Send back the records exactly as written, with no images.

[Page images and extracted text]
=== Section Start ===
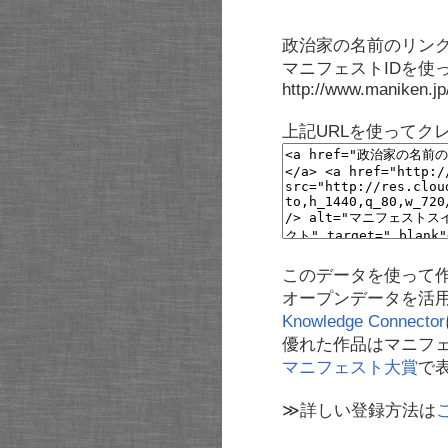
政治家の名前のリンク
マニフェストIDを使
http://www.maniken.j
上記URLを使ってク
このデータを使って
オープンデータを活
Knowledge Connector
優れた作品はマニフ
マニフェスト大賞
で
≫詳しい登録方法は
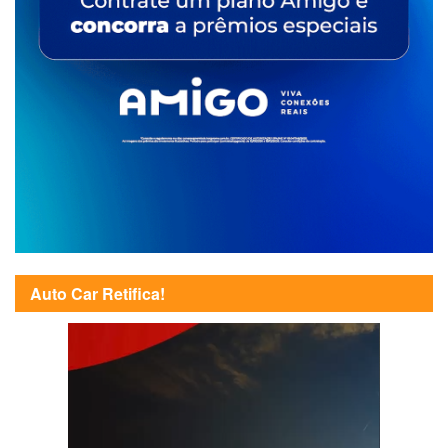
Auto Car Retifica!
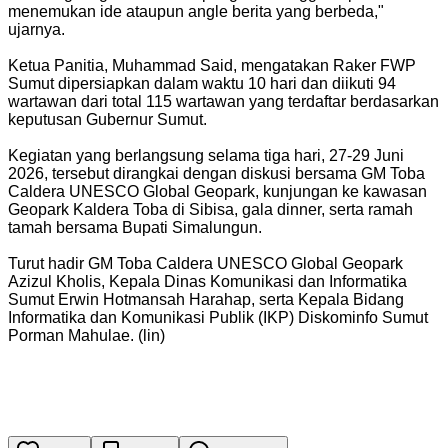
menemukan ide ataupun angle berita yang berbeda,"
ujarnya.
Ketua Panitia, Muhammad Said, mengatakan Raker FWP
Sumut dipersiapkan dalam waktu 10 hari dan diikuti 94
wartawan dari total 115 wartawan yang terdaftar berdasarkan
keputusan Gubernur Sumut.
Kegiatan yang berlangsung selama tiga hari, 27-29 Juni
2026, tersebut dirangkai dengan diskusi bersama GM Toba
Caldera UNESCO Global Geopark, kunjungan ke kawasan
Geopark Kaldera Toba di Sibisa, gala dinner, serta ramah
tamah bersama Bupati Simalungun.
Turut hadir GM Toba Caldera UNESCO Global Geopark
Azizul Kholis, Kepala Dinas Komunikasi dan Informatika
Sumut Erwin Hotmansah Harahap, serta Kepala Bidang
Informatika dan Komunikasi Publik (IKP) Diskominfo Sumut
Porman Mahulae. (lin)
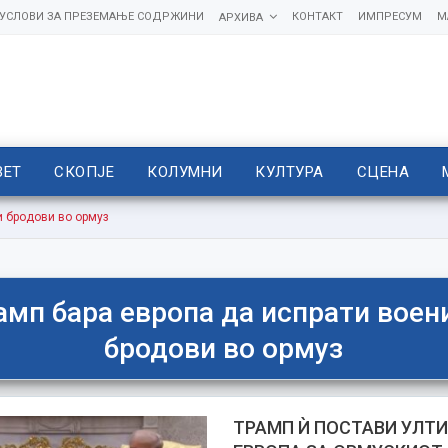
УСЛОВИ ЗА ПРЕЗЕМАЊЕ СОДРЖИНИ
КОНТАКТ
ИМПРЕСУМ
М
АРХИВА
ВЕТ
СКОПЈЕ
КОЛУМНИ
КУЛТУРА
СЦЕНА
и бродови во ормуз
амп бара европа да испрати воен
бродови во ормуз
ТРАМП Ѝ ПОСТАВИ УЛТ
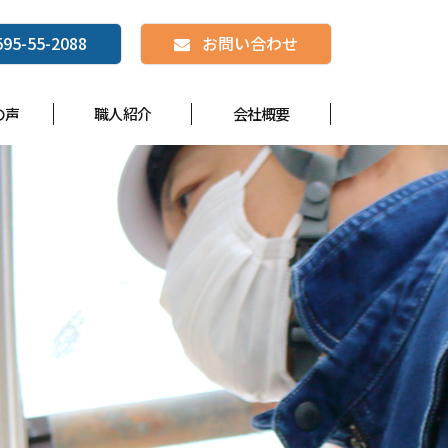
595-55-2088
お問い合わせ
の声
職人紹介
会社概要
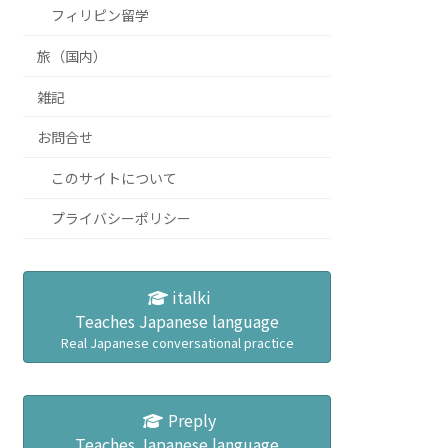
フィリピン留学
旅（国内）
雑記
お問合せ
このサイトについて
プライバシーポリシー
italki
Teaches Japanese language
Real Japanese conversational practice
Preply
Teaches Japanese language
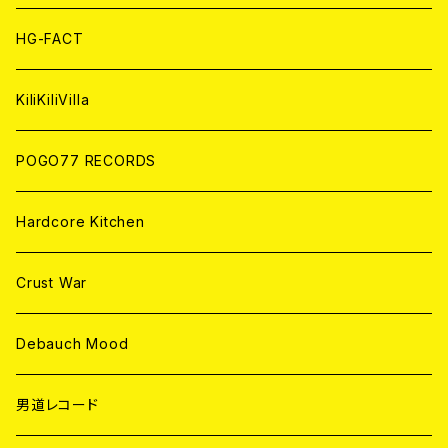
ANALOG
ANALOG
CD
HG-FACT
ANALOG
KiliKiliVilla
POGO77 RECORDS
Hardcore Kitchen
Crust War
Debauch Mood
男道レコード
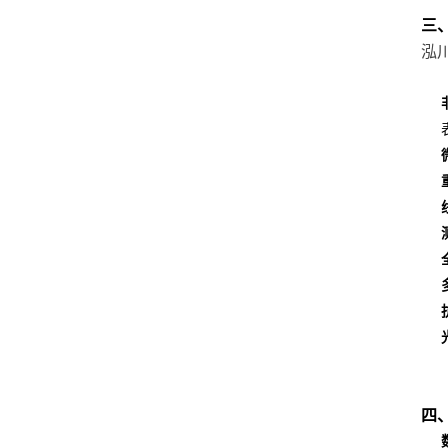
三
泓
四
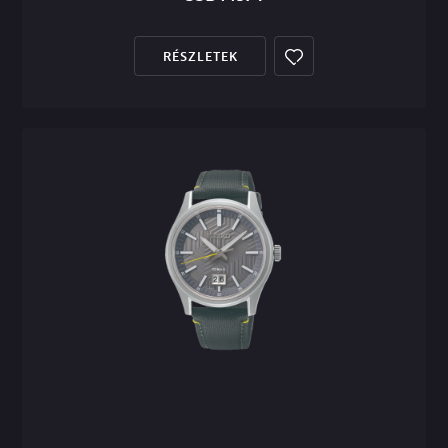
RÉSZLETEK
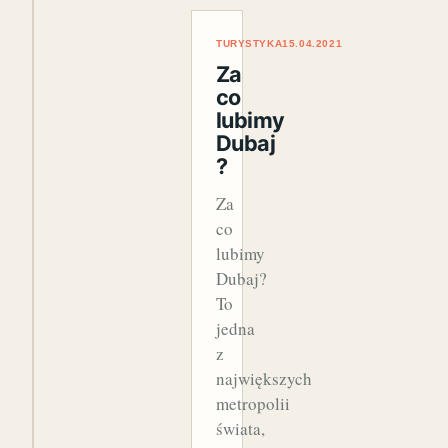
TURYSTYKA
15.04.2021
Za
co
lubimy
Dubaj
?
Za
co
lubimy
Dubaj?
To
jedna
z
największych
metropolii
świata,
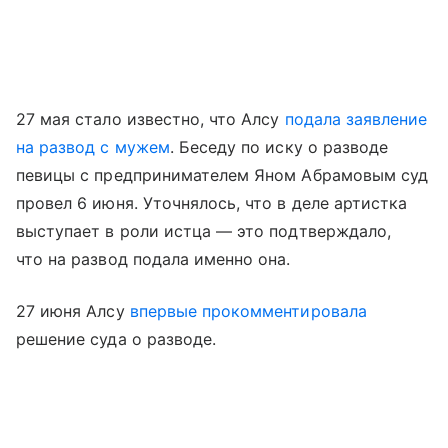
27 мая стало известно, что Алсу
подала заявление
на развод с мужем
. Беседу по иску о разводе
певицы с предпринимателем Яном Абрамовым суд
провел 6 июня. Уточнялось, что в деле артистка
выступает в роли истца — это подтверждало,
что на развод подала именно она.
27 июня Алсу
впервые прокомментировала
решение суда о разводе.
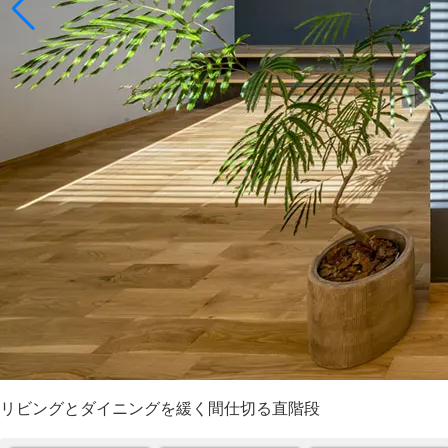
リビングとダイニングを緩く間仕切る直階段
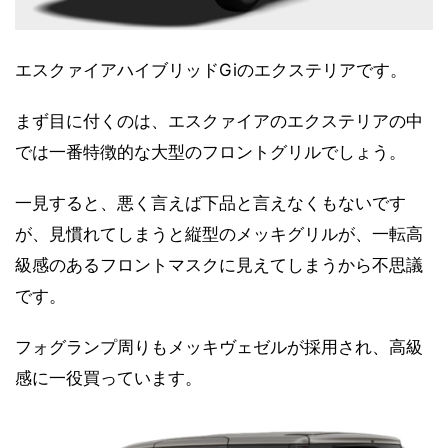
エスクァイアハイブリッドGiのエクステリアです。
まず目に付くのは、エスクァイアのエクステリアの中
では一番特徴的な大型のフロントグリルでしょう。
一見すると、悪く言えば下品と言えなくもないです
が、見慣れてしまうと縦型のメッキグリルが、一転高
級感のあるフロントマスクに見えてしまうから不思議
です。
フォグランプ周りもメッキヴェゼルが採用され、高級
感に一役買っています。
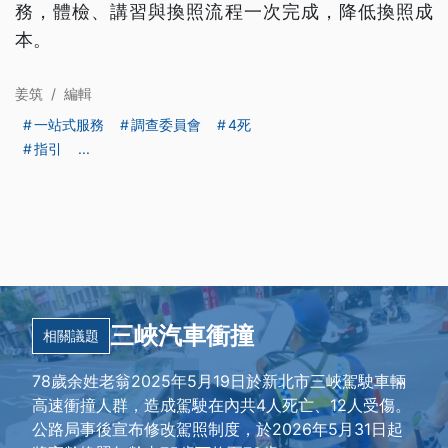
務，體檢、講習與換照流程一次完成，降低換照成
本。
姜筑
/
編輯
一站式服務
調查委員會
4死
指引
...
三峽汽車衝撞
相關議題
78歲余姓老翁2025年5月19日於新北市三峽駕駛車輛
高速衝撞人群，造成駕駛在內共4人死亡、12人受傷。
公路局事後宣布修改駕照制度，於2026年5月31日起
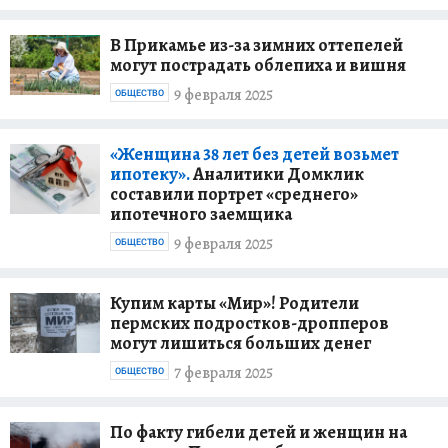
В Прикамье из-за зимних оттепелей
могут пострадать облепиха и вишня
9 февраля 2025
ОБЩЕСТВО
«Женщина 38 лет без детей возьмет
ипотеку».
Аналитики Домклик
составили портрет «среднего»
ипотечного заемщика
9 февраля 2025
ОБЩЕСТВО
Купим карты «Мир»! Родители
пермских подростков-дропперов
могут лишиться больших денег
7 февраля 2025
ОБЩЕСТВО
По факту гибели детей и женщин на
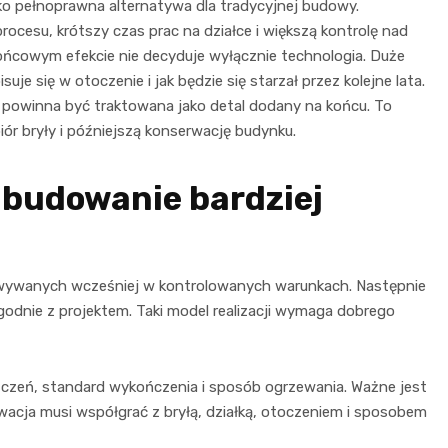
o pełnoprawna alternatywa dla tradycyjnej budowy.
cesu, krótszy czas prac na działce i większą kontrolę nad
 końcowym efekcie nie decyduje wyłącznie technologia. Duże
je się w otoczenie i jak będzie się starzał przez kolejne lata.
powinna być traktowana jako detal dodany na końcu. To
ór bryły i późniejszą konserwację budynku.
 budowanie bardziej
ywanych wcześniej w kontrolowanych warunkach. Następnie
odnie z projektem. Taki model realizacji wymaga dobrego
szczeń, standard wykończenia i sposób ogrzewania. Ważne jest
ewacja musi współgrać z bryłą, działką, otoczeniem i sposobem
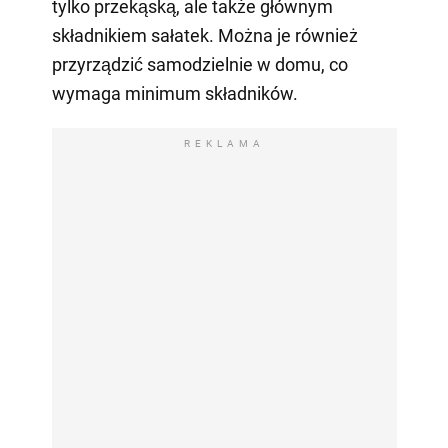
tylko przekąską, ale także głównym
składnikiem sałatek. Można je również
przyrządzić samodzielnie w domu, co
wymaga minimum składników.
REKLAMA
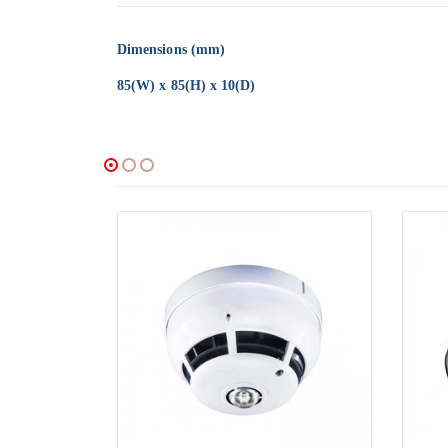
Dimensions (mm)
85(W) x 85(H) x 10(D)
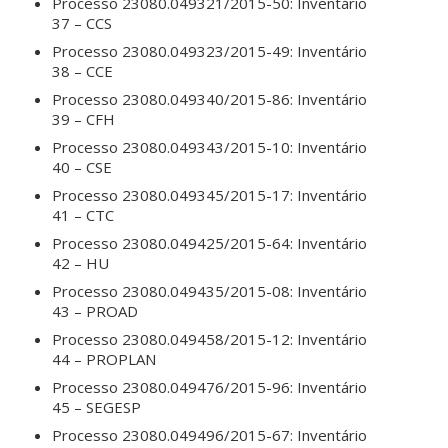
Processo 23080.049321/2015-50: Inventário
37 – CCS
Processo 23080.049323/2015-49: Inventário
38 – CCE
Processo 23080.049340/2015-86: Inventário
39 – CFH
Processo 23080.049343/2015-10: Inventário
40 – CSE
Processo 23080.049345/2015-17: Inventário
41 – CTC
Processo 23080.049425/2015-64: Inventário
42 – HU
Processo 23080.049435/2015-08: Inventário
43 – PROAD
Processo 23080.049458/2015-12: Inventário
44 – PROPLAN
Processo 23080.049476/2015-96: Inventário
45 – SEGESP
Processo 23080.049496/2015-67: Inventário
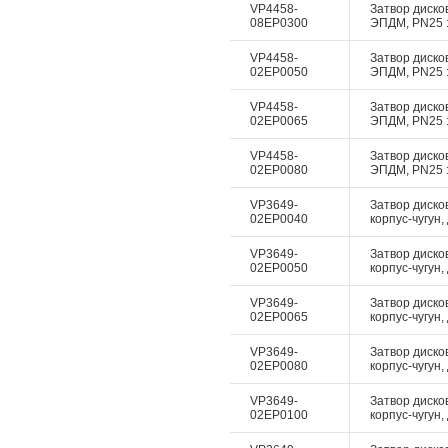
VP4458-
Затвор дисков
08EP0300
ЭПДМ, PN25 :
VP4458-
Затвор дисков
02EP0050
ЭПДМ, PN25 :
VP4458-
Затвор дисков
02EP0065
ЭПДМ, PN25 :
VP4458-
Затвор дисков
02EP0080
ЭПДМ, PN25 :
VP3649-
Затвор диско
02EP0040
корпус-чугун,
VP3649-
Затвор диско
02EP0050
корпус-чугун,
VP3649-
Затвор диско
02EP0065
корпус-чугун,
VP3649-
Затвор диско
02EP0080
корпус-чугун,
VP3649-
Затвор диско
02EP0100
корпус-чугун,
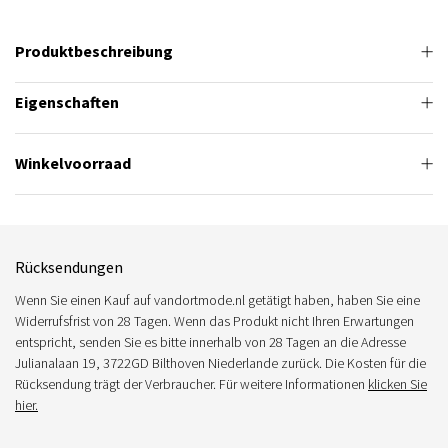
Produktbeschreibung
Eigenschaften
Winkelvoorraad
Rücksendungen
Wenn Sie einen Kauf auf vandortmode.nl getätigt haben, haben Sie eine
Widerrufsfrist von 28 Tagen. Wenn das Produkt nicht Ihren Erwartungen
entspricht, senden Sie es bitte innerhalb von 28 Tagen an die Adresse
Julianalaan 19, 3722GD Bilthoven Niederlande zurück. Die Kosten für die
Rücksendung trägt der Verbraucher. Für weitere Informationen
klicken Sie
hier.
=== Section End ===
[ANSWER TO THIS TASK]
政治家の名前のリンク
マニフェストIDを使
http://www.maniken.j
上記URLを使ってク
このデータを使って
オープンデータを活
Knowledge Connector
優れた作品はマニフ
マニフェスト大賞
で
≫詳しい登録方法は
Auto Car Retifica!
menemukan ide ataupun angle berita yang berbeda,"
ujarnya.
Ketua Panitia, Muhammad Said, mengatakan Raker FWP
Sumut dipersiapkan dalam waktu 10 hari dan diikuti 94
wartawan dari total 115 wartawan yang terdaftar berdasarkan
keputusan Gubernur Sumut.
Kegiatan yang berlangsung selama tiga hari, 27-29 Juni
2026, tersebut dirangkai dengan diskusi bersama GM Toba
Caldera UNESCO Global Geopark, kunjungan ke kawasan
Geopark Kaldera Toba di Sibisa, gala dinner, serta ramah
tamah bersama Bupati Simalungun.
Turut hadir GM Toba Caldera UNESCO Global Geopark
Azizul Kholis, Kepala Dinas Komunikasi dan Informatika
Sumut Erwin Hotmansah Harahap, serta Kepala Bidang
Informatika dan Komunikasi Publik (IKP) Diskominfo Sumut
Porman Mahulae. (lin)
УСЛОВИ ЗА ПРЕЗЕМАЊЕ СОДРЖИНИ
КОНТАКТ
ИМПРЕСУМ
М
АРХИВА
ВЕТ
СКОПЈЕ
КОЛУМНИ
КУЛТУРА
СЦЕНА
и бродови во ормуз
амп бара европа да испрати воен
бродови во ормуз
ТРАМП Ѝ ПОСТАВИ УЛТ
595-55-2088
お問い合わせ
の声
職人紹介
会社概要
フィリピン留学
旅（国内）
雑記
お問合せ
このサイトについて
プライバシーポリシー
italki
Teaches Japanese language
Real Japanese conversational practice
Preply
Teaches Japanese language
ANALOG
ANALOG
CD
HG-FACT
ANALOG
KiliKiliVilla
POGO77 RECORDS
Hardcore Kitchen
Crust War
Debauch Mood
男道レコード
三
泓
四
RÉSZLETEK
TURYSTYKA
15.04.2021
Za
co
lubimy
Dubaj
?
Za
co
lubimy
Dubaj?
To
jedna
z
największych
metropolii
świata,
27 мая стало известно, что Алсу
подала заявление
на развод с мужем
. Беседу по иску о разводе
певицы с предпринимателем Яном Абрамовым суд
провел 6 июня. Уточнялось, что в деле артистка
выступает в роли истца — это подтверждало,
что на развод подала именно она.
27 июня Алсу
впервые прокомментировала
решение суда о разводе.
リビングとダイニングを緩く間仕切る直階段
エスクァイアハイブリッドGiのエクステリアです。
まず目に付くのは、エスクァイアのエクステリアの中
では一番特徴的な大型のフロントグリルでしょう。
一見すると、悪く言えば下品と言えなくもないです
が、見慣れてしまうと縦型のメッキグリルが、一転高
級感のあるフロントマスクに見えてしまうから不思議
です。
フォグランプ周りもメッキヴェゼルが採用され、高級
感に一役買っています。
務，體檢、講習與換照流程一次完成，降低換照成
本。
姜筑
/
編輯
一站式服務
調查委員會
4死
指引
...
三峽汽車衝撞
相關議題
78歲余姓老翁2025年5月19日於新北市三峽駕駛車輛
高速衝撞人群，造成駕駛在內共4人死亡、12人受傷。
公路局事後宣布修改駕照制度，於2026年5月31日起
В Прикамье из-за зимних оттепелей
могут пострадать облепиха и вишня
9 февраля 2025
ОБЩЕСТВО
«Женщина 38 лет без детей возьмет
ипотеку».
Аналитики Домклик
составили портрет «среднего»
ипотечного заемщика
9 февраля 2025
ОБЩЕСТВО
Купим карты «Мир»! Родители
пермских подростков-дропперов
могут лишиться больших денег
7 февраля 2025
ОБЩЕСТВО
По факту гибели детей и женщин на
o pełnoprawna alternatywa dla tradycyjnej budowy.
cesu, krótszy czas prac na działce i większą kontrolę nad
 końcowym efekcie nie decyduje wyłącznie technologia. Duże
je się w otoczenie i jak będzie się starzał przez kolejne lata.
powinna być traktowana jako detal dodany na końcu. To
ór bryły i późniejszą konserwację budynku.
 budowanie bardziej
ywanych wcześniej w kontrolowanych warunkach. Następnie
odnie z projektem. Taki model realizacji wymaga dobrego
szczeń, standard wykończenia i sposób ogrzewania. Ważne jest
ewacja musi współgrać z bryłą, działką, otoczeniem i sposobem
tylko przekąską, ale także głównym
składnikiem sałatek. Można je również
przyrządzić samodzielnie w domu, co
wymaga minimum składników.
REKLAMA
Dimensions (mm)
85(W) x 85(H) x 10(D)
Processo 23080.049321/2015-50: Inventário
37 – CCS
Processo 23080.049323/2015-49: Inventário
38 – CCE
Processo 23080.049340/2015-86: Inventário
39 – CFH
Processo 23080.049343/2015-10: Inventário
40 – CSE
Processo 23080.049345/2015-17: Inventário
41 – CTC
Processo 23080.049425/2015-64: Inventário
42 – HU
Processo 23080.049435/2015-08: Inventário
43 – PROAD
Processo 23080.049458/2015-12: Inventário
44 – PROPLAN
Processo 23080.049476/2015-96: Inventário
45 – SEGESP
Processo 23080.049496/2015-67: Inventário
VP4458-
Затвор дисков
08EP0300
ЭПДМ, PN25 :
VP4458-
Затвор дисков
02EP0050
ЭПДМ, PN25 :
VP4458-
Затвор дисков
02EP0065
ЭПДМ, PN25 :
VP4458-
Затвор дисков
02EP0080
ЭПДМ, PN25 :
VP3649-
Затвор диско
02EP0040
корпус-чугун,
VP3649-
Затвор диско
02EP0050
корпус-чугун,
VP3649-
Затвор диско
02EP0065
корпус-чугун,
VP3649-
Затвор диско
02EP0080
корпус-чугун,
VP3649-
Затвор диско
02EP0100
корпус-чугун,
Produktbeschreibung
Eigenschaften
Winkelvoorraad
Rücksendungen
Wenn Sie einen Kauf auf vandortmode.nl getätigt haben, haben Sie eine
Widerrufsfrist von 28 Tagen. Wenn das Produkt nicht Ihren Erwartungen
entspricht, senden Sie es bitte innerhalb von 28 Tagen an die Adresse
Julianalaan 19, 3722GD Bilthoven Niederlande zurück. Die Kosten für die
Rücksendung trägt der Verbraucher. Für weitere Informationen
klicken Sie
hier.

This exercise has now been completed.